Son opinion sur la question changea quand, vaguement lassée de ses lectures japonaises, la déesse se plongea dans le roman de Hans Christian Andersen ( oui, "La petite Sirène" ). Quelle lecture poignante ! Quelle tension érotique palpable se dégageait implicitement de chaque page, dans ce récit où la mort côtoyait l'amour à tout instant. Troublée par ce récit, elle sentit qu'il manquait quelque chose au monde qu'elle avait créé : des êtres pour lesquels la passion et la mort seraient inextricablement liés ; des êtres pour lesquels l'amour ne pourrait jamais être banalisé, car menant sans cesse à une fin tragique. Alors elle créa les Sirènes : de séduisantes femmes au corps terminé d'une queue de poisson, vivant sous les eaux, animées par un farouche besoin d'aimer et d'être aimées par les hommes. Elle leur donna le pouvoir de changer leur queue en pair de jambes lorsqu'elles se trouvaient hors de l'eau, ainsi que celui de faire perdre la raison aux hommes par leur chant. Enfin, pour achever son œuvre elle les frappa toute de la même malédiction, qu'elle énonça ainsi :
"Lorsqu'une Sirène s'unit à un homme, cet homme doit mourir avant que 24 heures ne soient écoulées. Si le délai n'est pas respecté, la Sirène est dissoute et son corps retourne à la mer dont elle est issue."

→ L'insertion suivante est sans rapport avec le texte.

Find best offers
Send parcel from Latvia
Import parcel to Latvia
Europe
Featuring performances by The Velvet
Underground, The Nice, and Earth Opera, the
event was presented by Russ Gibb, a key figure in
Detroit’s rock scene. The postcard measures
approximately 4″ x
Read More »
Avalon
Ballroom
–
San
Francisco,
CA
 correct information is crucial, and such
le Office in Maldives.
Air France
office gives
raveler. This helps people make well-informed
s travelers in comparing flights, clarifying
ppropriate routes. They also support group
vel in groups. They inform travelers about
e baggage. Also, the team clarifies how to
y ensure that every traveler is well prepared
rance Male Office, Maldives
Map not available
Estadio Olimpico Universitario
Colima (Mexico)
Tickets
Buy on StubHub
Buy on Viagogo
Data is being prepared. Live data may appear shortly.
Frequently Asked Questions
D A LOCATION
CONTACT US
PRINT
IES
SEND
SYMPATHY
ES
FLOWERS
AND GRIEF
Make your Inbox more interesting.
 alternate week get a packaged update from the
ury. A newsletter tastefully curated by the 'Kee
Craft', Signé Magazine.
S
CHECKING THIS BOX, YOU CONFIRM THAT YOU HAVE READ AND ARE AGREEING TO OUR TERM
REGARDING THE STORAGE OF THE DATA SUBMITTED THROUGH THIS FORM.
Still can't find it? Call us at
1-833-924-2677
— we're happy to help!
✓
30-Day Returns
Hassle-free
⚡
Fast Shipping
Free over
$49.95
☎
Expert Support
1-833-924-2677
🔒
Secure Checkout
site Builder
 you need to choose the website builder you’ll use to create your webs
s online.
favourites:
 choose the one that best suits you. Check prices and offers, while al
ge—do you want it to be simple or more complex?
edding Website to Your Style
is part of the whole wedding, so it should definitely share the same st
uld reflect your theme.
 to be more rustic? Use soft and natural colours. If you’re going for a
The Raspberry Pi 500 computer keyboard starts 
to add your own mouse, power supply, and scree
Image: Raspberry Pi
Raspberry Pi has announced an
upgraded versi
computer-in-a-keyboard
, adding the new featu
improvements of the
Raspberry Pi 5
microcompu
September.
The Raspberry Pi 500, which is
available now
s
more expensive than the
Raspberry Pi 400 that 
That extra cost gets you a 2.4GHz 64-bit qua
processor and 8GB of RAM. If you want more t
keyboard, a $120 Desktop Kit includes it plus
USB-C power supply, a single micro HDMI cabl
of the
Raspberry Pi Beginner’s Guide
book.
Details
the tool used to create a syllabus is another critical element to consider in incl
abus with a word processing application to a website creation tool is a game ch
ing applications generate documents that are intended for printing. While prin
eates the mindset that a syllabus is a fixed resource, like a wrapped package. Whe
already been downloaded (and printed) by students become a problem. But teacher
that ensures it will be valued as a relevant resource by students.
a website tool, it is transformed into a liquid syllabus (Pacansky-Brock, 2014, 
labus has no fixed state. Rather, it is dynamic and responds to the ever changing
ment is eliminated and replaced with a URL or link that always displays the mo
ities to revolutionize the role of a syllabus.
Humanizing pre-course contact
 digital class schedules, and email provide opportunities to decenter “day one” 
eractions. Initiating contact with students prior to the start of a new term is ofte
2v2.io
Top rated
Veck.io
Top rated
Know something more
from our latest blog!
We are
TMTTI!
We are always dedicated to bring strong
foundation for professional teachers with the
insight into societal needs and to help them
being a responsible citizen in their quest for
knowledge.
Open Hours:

Alors les Sirènes commencèrent leur terrible et magnifique office : attirer les marins égarés, les pécheurs isolés et les touristes insouciants dans leurs bras, avant de les éliminer. Une Sirène peut se déplacer sur la terre ferme comme bon lui semble, cependant elle est par nature trop attachée aux grandes étendues d'eau pour y demeurer longtemps.

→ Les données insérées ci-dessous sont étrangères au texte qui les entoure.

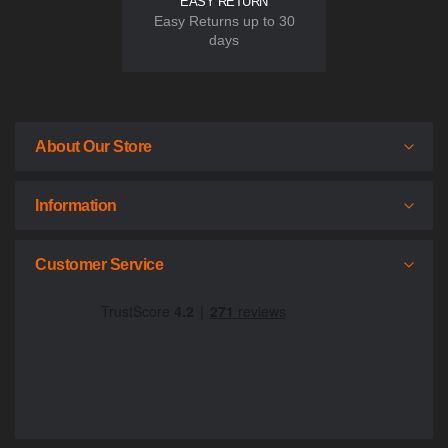
EASY RETURN
Easy Returns up to 30
days
About Our Store
Information
Customer Service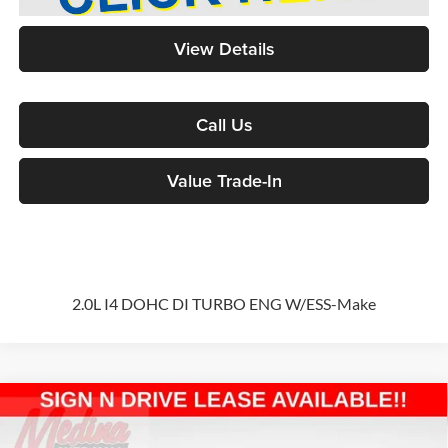
View Details
Call Us
Value Trade-In
2.0L I4 DOHC DI TURBO ENG W/ESS-Make
Compare Vehicle
2026
Jeep Wrangler
Sport S
4-door
BUY
FINANCE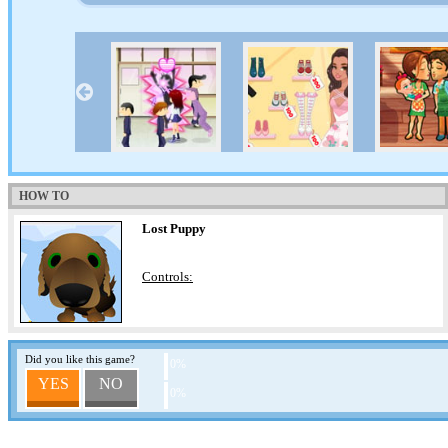
HOW TO
Lost Puppy
Controls:
Did you like this game?
0%
YES
NO
0%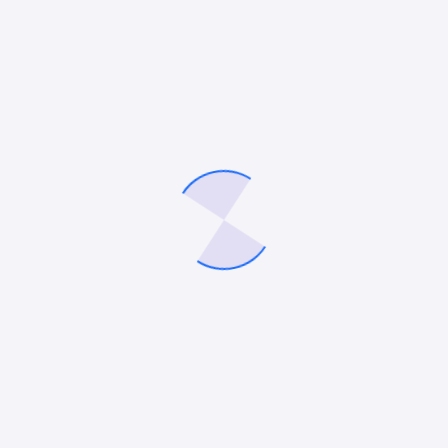
UNCATEGORIZED
How to Choose the Right B2B SEO Agency for
Long-Term Website Growth
In today’s competitive digital landscape, B2B companies
know that success requires more than strong content.
Behind every high-performing website is a strategy tailored
for decision-makers with complex buying cycles. This…
Mitesh Patel
November 5, 2025
UNCATEGORIZED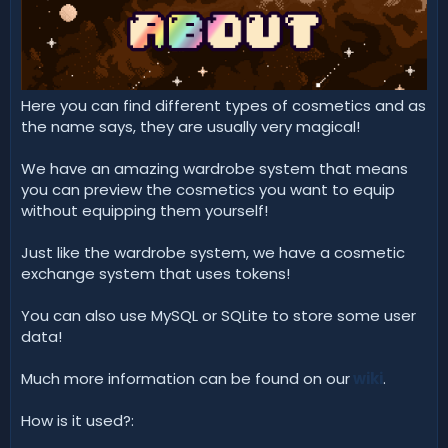
d
a
t
e
Here you can find different types of cosmetics and as
the name says, they are usually very magical!
We have an amazing wardrobe system that means
you can preview the cosmetics you want to equip
without equipping them yourself!
Just like the wardrobe system, we have a cosmetic
exchange system that uses tokens!
You can also use MySQL or SQLite to store some user
data!
Much more information can be found on our
wiki
.
How is it used?: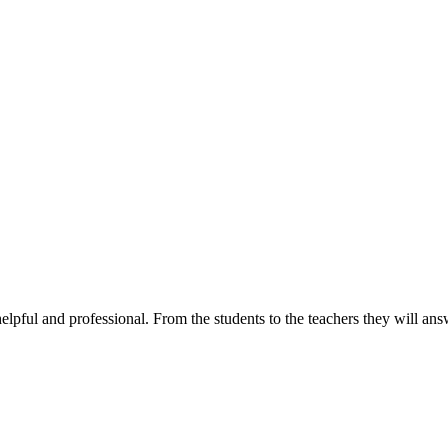
elpful and professional. From the students to the teachers they will a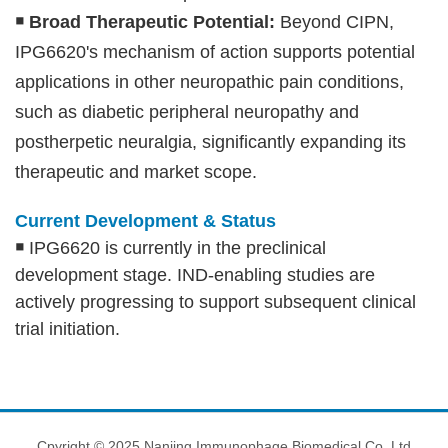
￭
Broad Therapeutic Potential:
Beyond CIPN,
IPG6620's mechanism of action supports potential
applications in other neuropathic pain conditions,
such as diabetic peripheral neuropathy and
postherpetic neuralgia, significantly expanding its
therapeutic and market scope.
Current Development & Status
￭
IPG6620 is currently in the preclinical
development stage. IND-enabling studies are
actively progressing to support subsequent clinical
trial initiation.
Cpyright © 2025 Nanjing Immunophage Biomedical Co.,Ltd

Revenons-en à nos moutons :
Laura naquit dans les remous de l'océan un jour de pluie. Les Sirènes naissent de nulle part, un beau jour, au milieu des eaux. Certaines d'entre elles disent que leur nombre est constant, et que lorsqu'une Sirène meurt, une Sirène nait. Chacune d'entre elles serait donc le fruit du sacrifice d'une autre, qui n'aurait pu se résoudre à tuer son amour.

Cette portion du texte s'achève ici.